You’ve been working in, studying and reporting on the creative industries for two decades now. How do you think our industry is doing in terms of change, education and leadership on the topic of sustainability?

When I started writing about purpose-driven craft and design, graduates were coming up with incredible projects, but they weren’t getting made. What’s changed since then is not those young people – they’re still coming out of university with amazing ideas and stubborn optimism and all of that stuff –  but now they’re being listened to, so when they take jobs in big companies, the big companies are now asking them ‘What can we do better?’  

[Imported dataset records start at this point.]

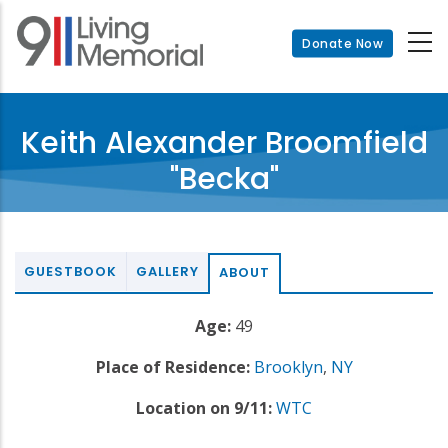
Skip
to
Donate Now
main
content
Keith Alexander Broomfield
"Becka"
GUESTBOOK
GALLERY
ABOUT
Age:
49
Place of Residence:
Brooklyn
,
NY
Location on 9/11:
WTC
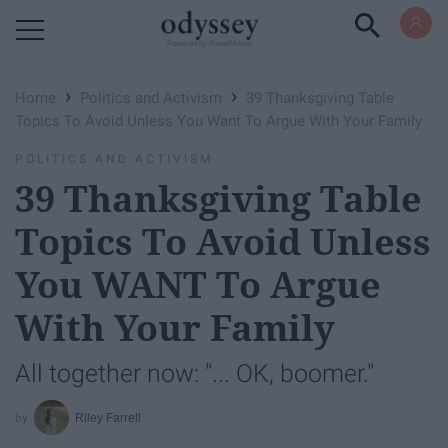
Powered by RebelMouse
›
›
Home
Politics and Activism
39 Thanksgiving Table
Topics To Avoid Unless You Want To Argue With Your Family
POLITICS AND ACTIVISM
39 Thanksgiving Table
Topics To Avoid Unless
You WANT To Argue
With Your Family
All together now: "... OK, boomer."
Riley Farrell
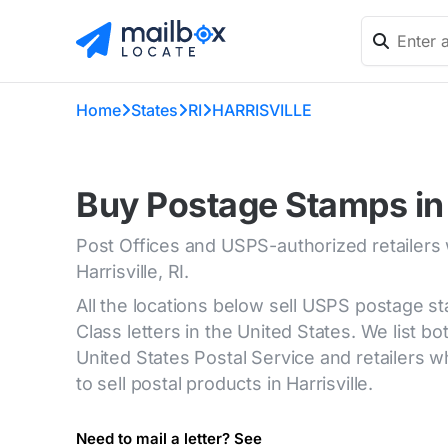
Home
States
RI
HARRISVILLE
Buy Postage Stamps in H
Post Offices and USPS-authorized retailers
Harrisville, RI.
All the locations below sell USPS postage s
Class letters in the United States. We list bot
United States Postal Service and retailers
to sell postal products in Harrisville.
Need to mail a letter? See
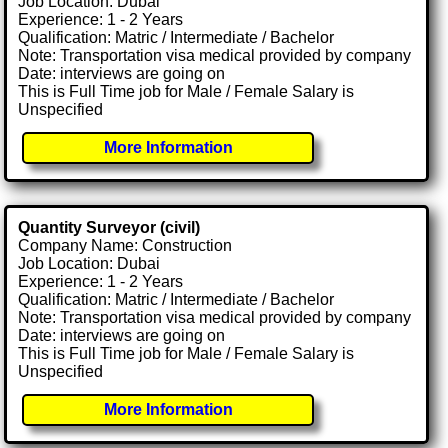
Job Location: Dubai
Experience: 1 - 2 Years
Qualification: Matric / Intermediate / Bachelor
Note: Transportation visa medical provided by company
Date: interviews are going on
This is Full Time job for Male / Female Salary is
Unspecified
More Information
Quantity Surveyor (civil)
Company Name: Construction
Job Location: Dubai
Experience: 1 - 2 Years
Qualification: Matric / Intermediate / Bachelor
Note: Transportation visa medical provided by company
Date: interviews are going on
This is Full Time job for Male / Female Salary is
Unspecified
More Information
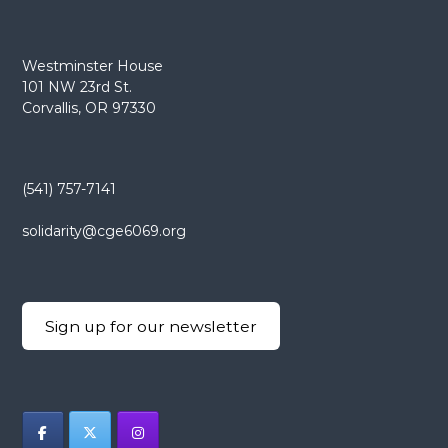
Westminster House
101 NW 23rd St.
Corvallis, OR 97330
(541) 757-7141
solidarity@cge6069.org
Sign up for our newsletter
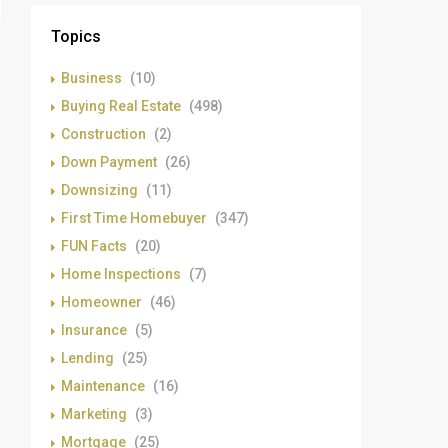
Topics
Business
(10)
Buying Real Estate
(498)
Construction
(2)
Down Payment
(26)
Downsizing
(11)
First Time Homebuyer
(347)
FUN Facts
(20)
Home Inspections
(7)
Homeowner
(46)
Insurance
(5)
Lending
(25)
Maintenance
(16)
Marketing
(3)
Mortgage
(25)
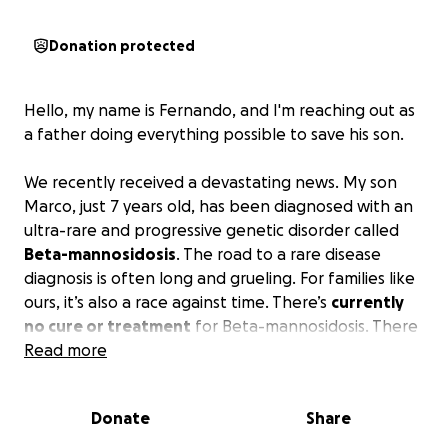
Donation protected
Hello, my name is Fernando, and I'm reaching out as
a father doing everything possible to save his son.
We recently received a devastating news. My son
Marco, just 7 years old, has been diagnosed with an
ultra-rare and progressive genetic disorder called
Beta-mannosidosis
. The road to a rare disease
diagnosis is often long and grueling. For families like
ours, it’s also a race against time. There’s
currently
no cure or treatment
for Beta-mannosidosis. There
are only
Read more
five known cases
in the entire U.S. One of
them is our Marco.
Donate
Share
But there’s a glimmer of hope. A groundbreaking
collaboration has begun between the
University of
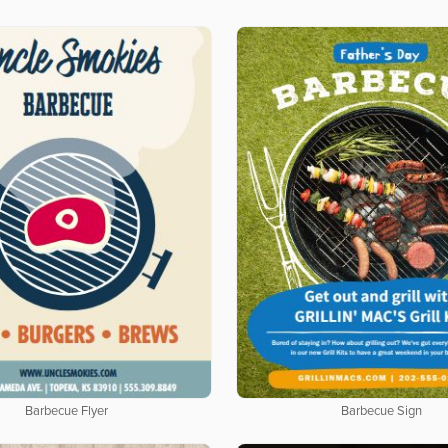
Barbecue Flyer
Barbecue Sign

That’s the real shift; the industry that these young, idealistic graduates are emerging into is now ready for them. People with resources and access to waste streams are starting to hold space for their ideas. You really start to see a shift when big companies are open to change.

What’s the biggest change that you’d like to see?

Climate change is what they call a ‘wicked problem’ because it’s phenomenally complicated, interconnected and intersectional. No one thing is going to solve it; it needs lots of people finding what Seth Godin calls their smallest viable audience and bringing about their smallest meaningful change. If we all do that in our own little bit of the world and have as much impact as we can, then hopefully all of those things will come together.

But we’ve only got five–ten years to address climate change.  We’ve got so little time – and consumer action alone is not enough. I would love to see more thinking from governments and big business around, not just doing less harm, but actively embracing the third tenet of the circular economy and regenerating naturing systems. I would like to see more brands moving to a triple bottom line model and measuring success, not just based on profit, but taking into account people, planet and profit. Accreditations such as B Corp and initiatives such as 1% For The Planet provide really useful models for this sort of thinking. I would also like to see more equity – racism, sexism and environmentalism are absolutely intersectional and if we are going to really innovate, we need more diverse perspectives. As Ayana Elizabeth Johnson and Katherine K Wilkinson say in the introduction to their brilliant anthology of women’s writing on climate change All We Can Save, “to change everything, we need everyone.” 

For your podcast Circular, you’ve interviewed leading figures across a range of sectors from campaigners and journalists to designers. What are the most positive points that you’ve taken away from those conversations?

I made a real effort to speak with a good mix of people. The podcast is about the circular economy and series one was specifically about waste  (series two will be about repair), so I specifically wanted to interview guests from every different angle on waste, from somebody who can get his monthly household waste into a jam jar, to Hugo Tagholm, CEO of Surfers Against Sewage, to designers and material experts. The final question that I asked all of them was how they felt about the future: ‘So you think we can nail this?’  All of them said ‘yes’.  It comes back to what we were saying about stubborn optimism. I took a cross section of nine people from every angle at which you could possibly look at waste, and all of them felt hopeful. In lots of different ways and for lots of different reasons, they all felt hopeful.